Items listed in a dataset
====
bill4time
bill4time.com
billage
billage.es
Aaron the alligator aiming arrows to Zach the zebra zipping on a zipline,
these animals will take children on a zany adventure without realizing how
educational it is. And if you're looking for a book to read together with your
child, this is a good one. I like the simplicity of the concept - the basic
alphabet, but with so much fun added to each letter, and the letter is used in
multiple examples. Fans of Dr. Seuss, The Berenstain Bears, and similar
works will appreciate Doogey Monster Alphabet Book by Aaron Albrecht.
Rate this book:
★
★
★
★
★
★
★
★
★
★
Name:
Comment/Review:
====
### Aim of the task
Beginning with the first line above, could you copy every line exactly, up to and including the one with "child, this is"?

### Result
bill4time
bill4time.com
billage
billage.es
Aaron the alligator aiming arrows to Zach the zebra zipping on a zipline,
these animals will take children on a zany adventure without realizing how
educational it is. And if you're looking for a book to read together with your
child, this is a good one. I like the simplicity of the concept - the basic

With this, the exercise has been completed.